My inclination is to use fillna
before serializing to Shapely. It is just a viewer-level I/O problem, and printing Point(nan, 3.14)
is preferable from a user-perspective than throwing an I/O error.
cudf
treats null
and nan
the same in the Series constructor, but will insert nan
via .fillna
:
cudf.Series([0.0, np.nan])
0 0.0
1 <NA>
dtype: float64
cudf.Series([0.0, None])
0 0.0
1 <NA>
dtype: float64
cudf.Series([0.0, np.nan]).fillna(np.nan)
0 0.0
1 NaN
dtype: float64
cuSpatial allows None to be specified at the row-level, or None or np.nan to be specified at the data-level.
Thanks for the clarification, I didn't know this is by design. I feel like we hit a classic nan_as_null
issue in cudf. If you construct the series with nan_as_null=False
, you would get nans in the series instead.
Moreover, according to geoarrow spec: https://github.com/geoarrow/geoarrow/blob/main/format.md#missing-values-nulls
For this specification, only the outer level is allowed to have nulls, and all other levels (including the inner level with the actual coordinate values) should not contain any nulls. Those fields can be marked explicitly as non-nullable, but this is not required.
It seems like geoarrow prefer using nans to nulls to mark inner levels with invalid/missing values.

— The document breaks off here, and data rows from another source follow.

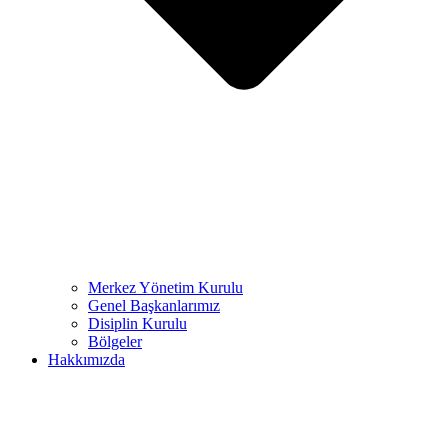
Merkez Yönetim Kurulu
Genel Başkanlarımız
Disiplin Kurulu
Bölgeler
Hakkımızda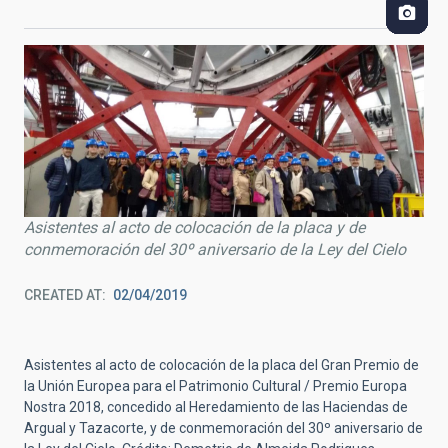
Asistentes al acto de colocación de la placa y de
conmemoración del 30º aniversario de la Ley del Cielo
CREATED AT
02/04/2019
Asistentes al acto de colocación de la placa del Gran Premio de
la Unión Europea para el Patrimonio Cultural / Premio Europa
Nostra 2018, concedido al Heredamiento de las Haciendas de
Argual y Tazacorte, y de conmemoración del 30º aniversario de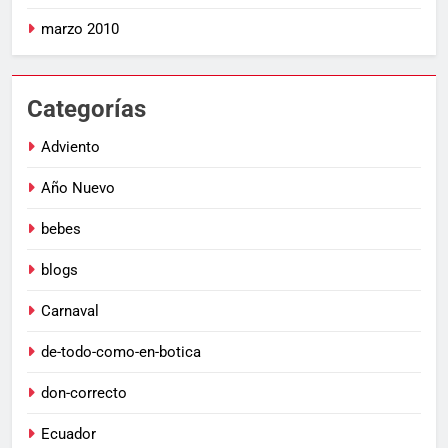
marzo 2010
Categorías
Adviento
Año Nuevo
bebes
blogs
Carnaval
de-todo-como-en-botica
don-correcto
Ecuador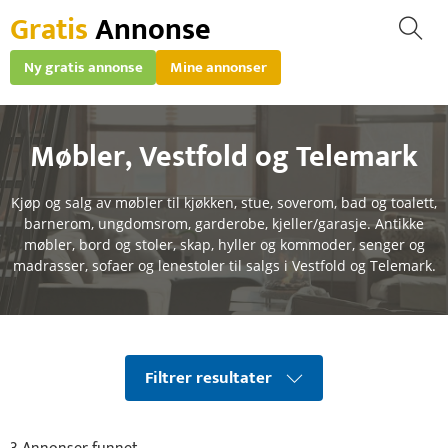
Gratis
Annonse
Ny gratis annonse
Mine annonser
Møbler
,
Vestfold og Telemark
Kjøp og salg av møbler til kjøkken, stue, soverom, bad og toalett,
barnerom, ungdomsrom, garderobe, kjeller/garasje. Antikke
møbler, bord og stoler, skap, hyller og kommoder, senger og
madrasser, sofaer og lenestoler til salgs i Vestfold og Telemark.
Filtrer resultater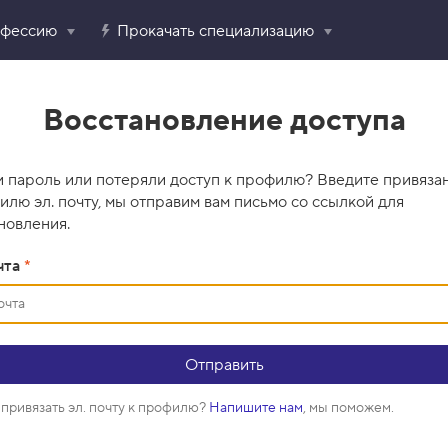
офессию
Прокачать специализацию
Восстановление доступа
 пароль или потеряли доступ к профилю? Введите привяза
илю эл. почту, мы отправим вам письмо со ссылкой для
новления.
чта
*
привязать эл. почту к профилю?
Напишите нам
, мы поможем.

Do we have a plan for this?
Yes, we just need a fillna that works with ListColumn
. I have a PR at cudf
as linked above that might get added there, but we could just add it directly to cuspatial if you want to move it along. We'll have to wait until 23.06 of cudf before we can rely on any PRs to be merged there, so it is probably better to write our own fix simultaneously and update it to use the cudf method when that is merged.
I think we should do it right (e.g. in cuDF -- unless it's needed in the cuSpatial C++ APIs). 23.06 burndown starts tomorrow for cuDF.